Dear Suddenly Insecure,
Overreacting? Yes, probably. On the one hand it’s the social media equivalent of gawking at some hot babe passing by while you’re trying to talk about the new end tables you want from West Elm. On the other hand, he’s just poking a part of his screen in response to a post by someone he’ll never meet. Personally, I don’t understand a) why anyone follows non-celebrity IG models, and b) why anyone likes a post that isn’t either a funny meme or from an actual friend. There’s plenty of porn out there if he wants to see butts and boobs, and I’m not giving a stranger online validation for nothing in return. I think I’ve liked a post a total of like five times. Anyway, it’s fine, but it’s also fine if you tell him it’s kind of embarrassing (for him).
(You should like all my posts, though, because they are cool and good.)
Dearest Head Pro,
During my junior year of college (I will be going into my senior year this fall), I met a guy at work. I was working there before him so when he came in on his first day I was like ok damn you are very attractive. We worked in different areas so we didn’t communicate much, just made a lot of eye contact. We both ended up quitting, for other jobs, so towards the end of our employment the flirting went 0-100 real quick. Being a stupid betch, I told probably every girl and their mom in the office I thought he was the hottest thing since Matthew McConaughey. Maybe it got around, maybe it didn’t… (probably did). Regardless, on his last day he gave me a note right before I was about to leave for the day that said: Text me sometime, with his number, name and a fucking smiley face.
Long story short, we start texting the next day, hang out for the first time with other friends, and I (accidentally) got drunk off bottomless mimosas. So at the end of that day we shared our first kiss. Pretty romantic, I know. We got to hanging out, and things are going great. We decided to take things slow and it is obvious we both like each other.
This was 3 months ago. We’re still talking every day and I even brought him to my friends wedding as my date. All my friends really like him, and great cause so do I. Until he starts texting girls the entire time we’re at the wedding. I know I’m not the only girl he is talking to, which is whatever since we agreed to take things slow and since I’m not only just talking to him, but the gesture was a little rude. He constantly is upset over his ex and will go out of his way to text me and tell me that!!
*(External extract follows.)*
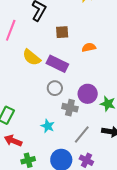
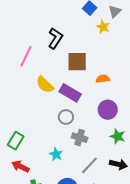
brown square: (62, 32) -> (77, 62), size x1.5
purple circle: (88, 94) -> (108, 110), moved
I’ve started to distance myself, and I think he’s noticed, but why does he just want to text all day and night? Texts me back right away even when I send 3 texts a day, but barely wants to see me. We’ve hooked up a little, but have never had sex. So we’ve surpassed the just friends stage. Why doesn’t he make an effort to see me or progress things with me when it is obvious he likes me? We live an hour away when I’m home, which isn’t that far if he made an effort and I’m willing to do the same. HELP
Needs Brutal Honesty
Dear Needs Brutal Honesty,
Nah, fuck this. WAY too much hassle if you’re not even getting laid. If I’m talking to someone constantly for three months and not even getting regular BJs out of it, that person had better be my parole officer or something. You’re right that texting girls at the wedding and/or about his ex is rude as shit, though I think I should point out that “occasionally getting to second base while he talks to other girls” is not most people’s definition of “taking it slow.” Stop taking rapid text responses as a sign of interest; it is literally the cheapest and easiest thing a guy can do (short of liking your Insta posts). Move on, this guy sucks.
Dear Head Pro,
About a year ago I broke up with my ex due to him cheating. He’s now in a serious relationship with the girl he cheated on me with, and I’ve heard they live together now. While the breakup sucked, I’ve moved on from him, dated other people, and he and I do not stay in contact.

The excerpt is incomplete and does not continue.